【2026年、音声AIで言葉の壁は消える。全盲のコンサルタントが描く「骨伝導メガネ型通訳デバイス」が切り拓く共生社会の未来】

      

【2026年、音声AIで言葉の壁は消える。全盲のコンサルタントが描く「骨伝導メガネ型通訳デバイス」が切り拓く共生社会の未来】

VIEWHISPER、「視覚(カメラ)」「聴覚(骨伝導)」「言語(AI通訳)」の三つの要素を高度に融合させた次世代のスマートグラスのイメージ企画 画像です。
私たちはアイズルームです。障害当事者が主体となり、日々の生活やビジネスシーンで直面する困難をテクノロジーとアイデアで解決するコンサルティング活動を行っています。単なる支援の枠を超え、誰もが能力を最大限に発揮し、継続的に福祉の未来を良くしていく「共生社会」の実現を目指して活動しています。
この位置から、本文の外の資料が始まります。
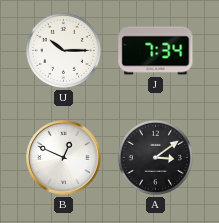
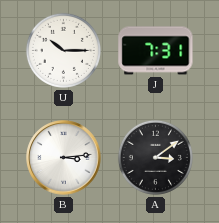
J: 7:34 -> 7:31
B: 12:49 -> 3:14
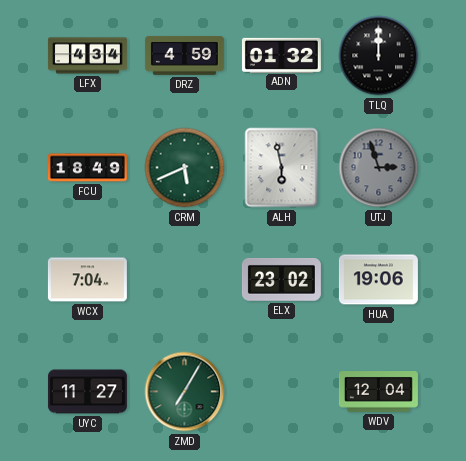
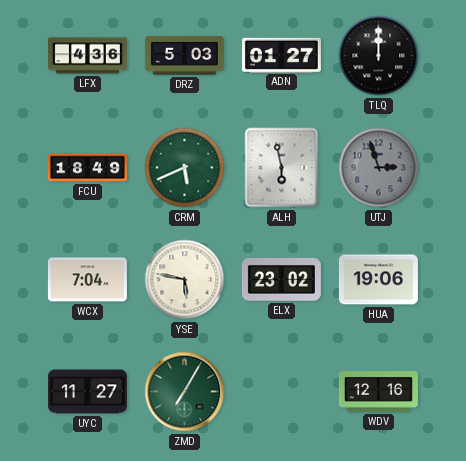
LFX: 4:34 -> 4:36
DRZ: 4:59 -> 5:03
ADN: 01:32 -> 01:27
YSE: none -> 5:47
WDV: 12:04 -> 12:16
​今回は、全盲の視覚障害者である私自身の経験に基づき、世界を劇的に変える可能性を秘めた次世代のコミュニケーションツールと、その未来像について深く掘り下げてお届けします。
​《第1章 リアルタイムAI通訳》
​全盲の問題解決コンサルタントとして活動する私は、これまで幾多の困難を乗り越えながら事業を推進してまいりました。社内に外国人を積極的に採用し、アジア諸国を筆頭に海外企業の設立にも尽力してまいりましたが、常に私を悩ませてきたのは言語によるコミュニケーションの断絶でした。外国語を母国語のように操ることができない私にとって、異国のパートナーとの意思疎通には膨大な時間と精神的なエネルギーを費やす必要があったのです。
これまでは通訳を介してビジネスコミュニケーションを図ってきましたが、どうしてもタイムラグが発生してしまい、即時応答が求められる場面で問題が生じていました。常に重大なクライアントとの打ち合わせでは通訳を同行させる必要があり、そのための余計なスケジュール調整にも多大な労力がかかっていました。また、打ち合わせ後の会食といったラフな場面では、通訳を挟むことで堅苦しくなってしまい、親密な関係を築くことが難しいという課題もありました。
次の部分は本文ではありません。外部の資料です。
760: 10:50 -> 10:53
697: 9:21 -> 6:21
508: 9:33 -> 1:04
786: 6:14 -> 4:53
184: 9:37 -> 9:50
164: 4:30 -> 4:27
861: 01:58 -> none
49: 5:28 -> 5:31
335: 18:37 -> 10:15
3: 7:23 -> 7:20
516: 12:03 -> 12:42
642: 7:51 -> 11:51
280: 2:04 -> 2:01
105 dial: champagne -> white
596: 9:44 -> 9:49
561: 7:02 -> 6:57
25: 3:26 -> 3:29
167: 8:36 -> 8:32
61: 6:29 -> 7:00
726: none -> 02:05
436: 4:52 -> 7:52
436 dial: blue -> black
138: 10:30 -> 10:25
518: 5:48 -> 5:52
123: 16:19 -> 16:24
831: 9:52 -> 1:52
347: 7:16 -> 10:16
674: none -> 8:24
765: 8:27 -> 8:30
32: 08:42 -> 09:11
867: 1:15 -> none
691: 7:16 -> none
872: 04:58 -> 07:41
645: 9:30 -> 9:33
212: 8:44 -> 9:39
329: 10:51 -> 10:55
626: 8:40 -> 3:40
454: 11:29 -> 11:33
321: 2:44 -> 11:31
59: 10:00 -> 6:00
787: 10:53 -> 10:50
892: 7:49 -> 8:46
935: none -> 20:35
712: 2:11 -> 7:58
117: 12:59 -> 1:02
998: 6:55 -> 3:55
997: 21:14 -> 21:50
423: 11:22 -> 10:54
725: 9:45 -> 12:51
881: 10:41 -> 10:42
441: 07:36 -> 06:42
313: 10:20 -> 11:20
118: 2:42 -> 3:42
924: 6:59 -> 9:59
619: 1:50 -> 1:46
​しかし今、テクノロジーの進化は私の想像を遥かに超える速度で、物理的な制約を打ち破ろうとしています。その中核を担うのが、サンフランシスコと東京の大手町という日米の重要な拠点にオフィスを構える株式会社コトバテクノロジーズです。彼らは社員数15名程度の少数精鋭でありながら、日米合わせて約30億円もの巨額投資を呼び込んだ、世界から熱い視線を浴びる非常に勢いのあるスタートアップ企業です。同社の公式ウェブサイト(https://www.kotoba.tech/)には、彼らが目指す音声コンピューティングの未来が克明に記されています。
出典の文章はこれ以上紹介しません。